For far different reasons, that's how I feel as an HSP. I'm constantly overwhelmed by every detail I encounter in life. To the point that it seems ridiculous the things that bring me turmoil. I'm afraid no one can understand my feelings, so I've kept them a secret. I wish I could change my high sensitivity, but I can't. It's just part of who I am. 

I have been intentionally vague to avoid getting wrapped up in details and missing the point. If you are an HSP, you understand. 

I've found this is also true of how I can relate to people with depression and other mental illnesses. Something in me just resonates with them. Being an HSP is not a mental illness; but there are certain aspects to loosing control of your own mind and feelings that are constant with those of mental illness or gender dysphoria. No matter how hard you try, you can't make yourself think or feel the way you want or the way that believe you are supposed to feel. 

I hope I have not minimized what transgender people are going through. That was not my purpose.  Far more aspects of our individual journeys are very very different. But I think I've seen enough videos at this point to say I'm confident in the few correlations I expressed here. 

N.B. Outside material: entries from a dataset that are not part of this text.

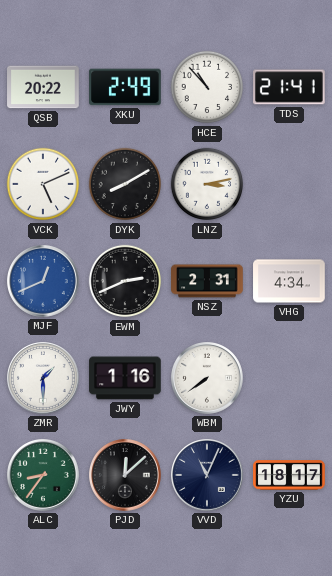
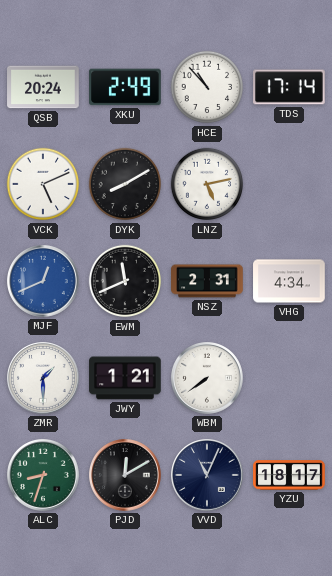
QSB: 20:22 -> 20:24
TDS: 21:41 -> 17:14
LNZ: 3:13 -> 5:13
EWM: 2:41 -> 11:41
JWY: 1:16 -> 1:21
ALC: 8:36 -> 8:33
PJD: 12:08 -> 12:10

Do any other HSPs feel similar in how they can relate to transgender people or people with mental illness? I've kept this blog a secret to keep my secrets, well, secret. But I'm hoping people come across it. If you do, could you just comment on an article you can relate to or find interesting? I've said before that I am happy if no one ever finds this blog. And that is still true. But if someone does, I would certainly like to know about it.